The Bank of Canada has already hiked the overnight rate twice this year, and many experts suggest even higher interest rates are on the way — but not everyone agrees when Canada’s central bank will make its next move.
BMO Senior Economist Robert Kavcic says another Bank of Canada move to increase the overnight rate, which influences mortgage rates, is “possible” this year but not the likeliest of outcomes.
“We’re kind of working on the assumption that they’re done until probably January,” Kavcic tells BuzzBuzzNews, predicting “a few more rate hikes in 2018.”
These would follow Bank of Canada hikes of 25 basis points in July and September that resulted in the overnight rate reaching 1 per cent, up from a historically low 0.5 per cent, where it has stood since 2015.
The Bank of Canada’s more aggressive monetary policy of late comes after seven years without a single hike. Kavcic suggests it is a result of “the economy getting back to potential.”

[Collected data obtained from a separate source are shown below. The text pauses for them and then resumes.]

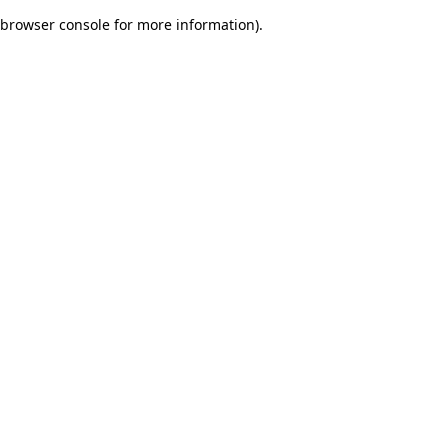
browser console for more information)
.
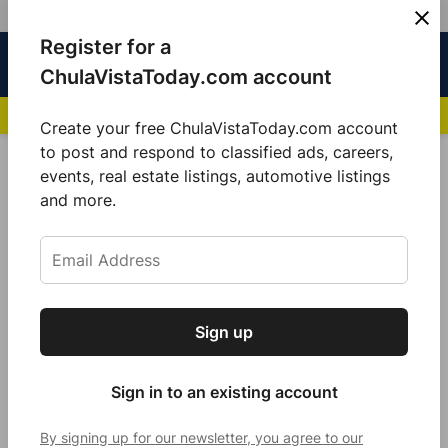
Skip
Register for a
Sign
Menu
Sign in
to
Chula
ChulaVistaToday.com account
In
Vista
content
NEWS HIGHLIGHTS:
San Diego FC Unveils Inaugural Jersey for 2025 MLS Se
Today
Create your free ChulaVistaToday.com account
Sign up for our free daily newsletter.
to post and respond to classified ads, careers,
POSTED
UNCATEGORIZED
events, real estate listings, automotive listings
IN
Get the latest local news, delivered to your
and more.
Assessor Office Hires Alejandra
inbox every afternoon.
Larios as Chief Deputy of People
and Customer Experience
Strategies
Sign up
Subscribe
by
Guillermo Mijares
July 28, 2024
Sign in to an existing account
By signing up for our newsletter, you agree to our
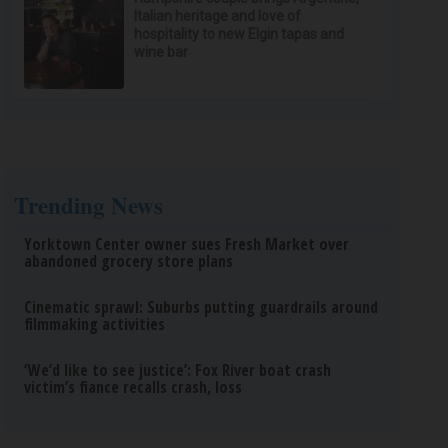
Italian heritage and love of
hospitality to new Elgin tapas and
wine bar
Trending News
Yorktown Center owner sues Fresh Market over
abandoned grocery store plans
Cinematic sprawl: Suburbs putting guardrails around
filmmaking activities
‘We’d like to see justice’: Fox River boat crash
victim’s fiance recalls crash, loss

The hikes may pose problems for Toronto’s housing market, the BMO economist notes. Higher rates could extend and deepen Toronto’s home price correction, he adds, but says most markets across the country have been “very well behaved” and can handle an environment of higher rates.
Like BMO’s Kavcic, David Madani, senior economist for Canada at Capital Economics, doesn’t ignore the possibility of an October rate hike. But he offers another possibility as well — a scenario in which rates drop again.
“Given the potential for a disorderly unwinding of housing-related imbalances, we still think that this rate hike cycle is a gamble that might have to be reversed before long,” Madani adds in a recent report.
National Bank, Canada’s sixth largest bank, says the stage has been set for a rate hike in December.
“The bank wouldn’t want to be behind the curve,” Marc Pinsonneault, a National Bank senior economist, tells BuzzBuzzNews, outlining what spurred the first two hikes: the record-level rate of employment among prime-aged workers and the closing of the economy’s output gap.
The output gap compares potential economic output with its actual performance.
Pinsonneault says a home price correction in Toronto “won’t affect what the Bank of Canada does.”